I mean, I empathize with anyone who has to write about social science experiments. Should they have to put a disclaimer every time they point to one? “Of course, this was a study on twenty grad students over two weeks and one can’t be sure some p-hacking didn't happen because the methodology wasn't published ahead of time…” Honestly? Maybe. But regardless, when controversies come up, and boy does it seem like Freud had a lot of them, I do think you need to at least address them when you refer to their controversial results. Even if it weakens your argument. Because it shows you are not “unreflective.” The same as any AI booster on HN is, I believe, “unreflective” when they dunk on Ed Zitron for his “style” but don't want to debunk his claims or reporting (if they are even being genuine, I personally think astroturfing is happening, even though HN seems to be doing an admirable job compared to any other forum of its size or larger).

And it’s a bit ironic that AI also has a reproducibility problem because you can prompt for the same thing twice and get different answers. But of course, there's a lot more to it. The money today is in AI, the money a hundred years ago was in psychoanalysis. So, I'm more skeptical of the motives of the proponents of the former than the latter.

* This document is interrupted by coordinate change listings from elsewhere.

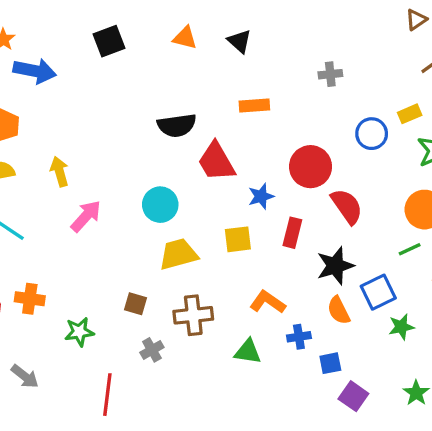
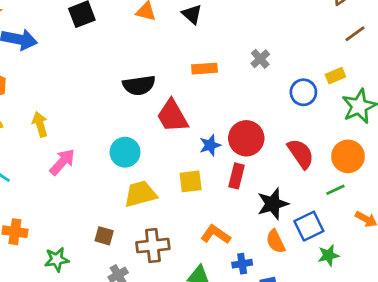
gray cross: (330, 74) -> (260, 59), moved, turned -36
red circle: (311, 167) -> (246, 138), moved
red semicircle: (347, 206) -> (301, 154), moved

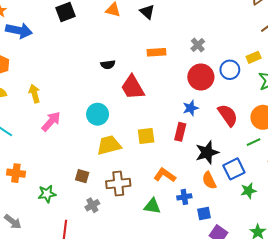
black semicircle: (139, 85) -> (108, 65), size x0.6
red circle: (246, 138) -> (201, 77), moved
blue star: (210, 145) -> (191, 108), moved

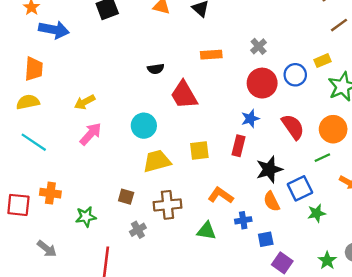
yellow arrow: (34, 94) -> (85, 102), moved, turned -102

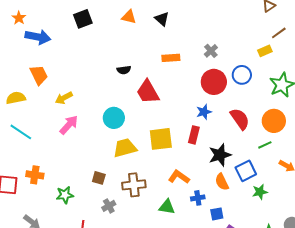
yellow rectangle: (322, 61) -> (265, 51), moved
orange trapezoid: (34, 69) -> (39, 75), moved, turned -30
yellow square: (199, 150) -> (161, 139), size x1.4

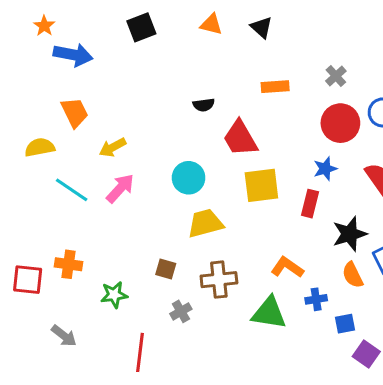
cyan line: (21, 132) -> (72, 190), moved
yellow square: (161, 139) -> (261, 185), moved
green triangle: (167, 207) -> (269, 313), size x1.4

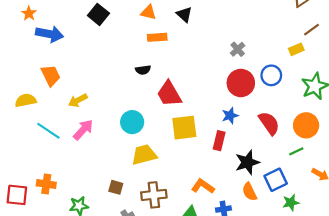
black square: (141, 27) -> (98, 14), turned -30
orange rectangle: (275, 87) -> (157, 37), moved

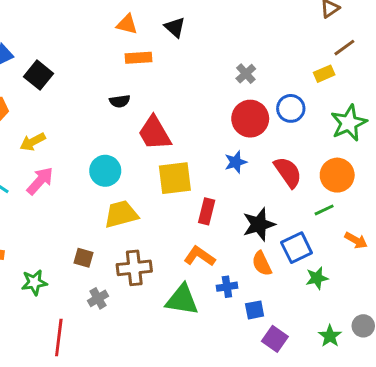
black square: (98, 14) -> (39, 75), moved
red rectangle: (219, 141) -> (207, 211), moved

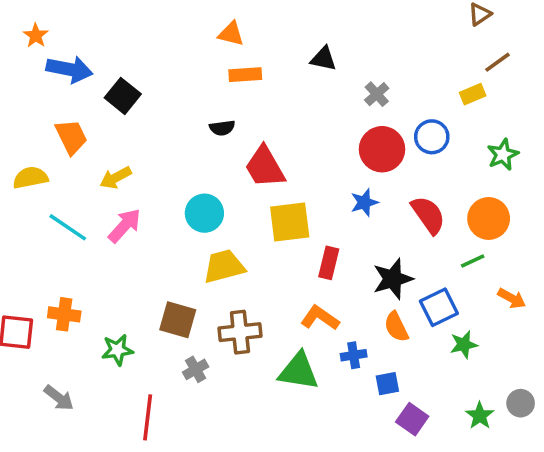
black triangle: (175, 27) -> (323, 59), moved, turned -30
green star: (349, 123) -> (503, 155), size x0.7
brown square: (83, 258) -> (178, 320), size x1.5

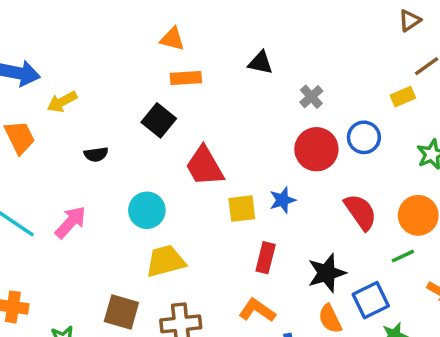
black square: (123, 96) -> (159, 120), moved
black semicircle: (222, 128) -> (96, 154), moved
yellow arrow: (116, 178) -> (62, 102), moved
blue star: (364, 202) -> (283, 200), moved
yellow square: (290, 222) -> (242, 209), moved, size x0.7

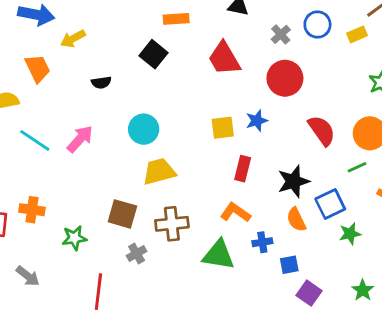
blue circle: (364, 137) -> (317, 25), moved
red trapezoid: (205, 166) -> (224, 58), moved

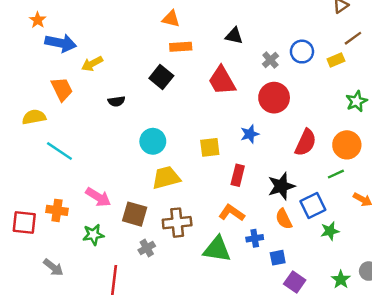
yellow square: (223, 128) -> (210, 147), moved
red semicircle: (322, 131) -> (306, 142), turned 60
pink arrow: (80, 139) -> (98, 197), moved, turned 80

Cultists will cult. They'll cult about psychoanalysis (less so nowadays). They'll cult about TESCREALism. Otherwise, they're not all that different.

galactic-beyond's avatar

I have a lot of thoughts about cults, but those will have to wait. Reagan and his effect on funding and the economy (and society) is something I touch on in an essay I published a few days ago: https://galacticbeyond.com/two-percent-programmer/ . I basically analyzed degree completion rates from 1970 to 2011, and found a bunch of interesting things, one of which was that CS / informatics, was severely impacted by various government decisions, even though most of the funding for CS / informatics actually comes from industry (Bell Labs, PARC, etc) -- because the government is the biggest whale. Also, physics was permanently crippled by the slow-walk-failure of SSC. Also, if you look at the data, you'll find that since Reagan, both Social Science and Education cratered, while Business replaced both of them as the dominant degree-type. This new regime, where the dominant worldview of college educated people, was the business-worldview, instead of the previous humanistic/educational worldview, has endured for 30 years (as of 2011), and if the data still holds (did not get to it yet), then 45 years. Put differently, we stopped training educators and humanists, in order to train more merchants, and have been doing so for 30 to 45 years. Is it any wonder that people believe that the market can solve everything, if only the government gets out of the way?

Regarding unreflectiveness see this comment: https://davidzmorris.substack.com/p/andreessens-ignorance-agenda/comment/277477197

PS: The definitions are in his book, and I do not have it on hand at the moment.

awbvious's avatar

I actually wasn't 100% sure that the defunding of big studies for pure science was due to Reagan, but I was pretty sure it was around that time, and blaming Reagan is usually a safer bet than anything you can find on Kalshi or Polymarket.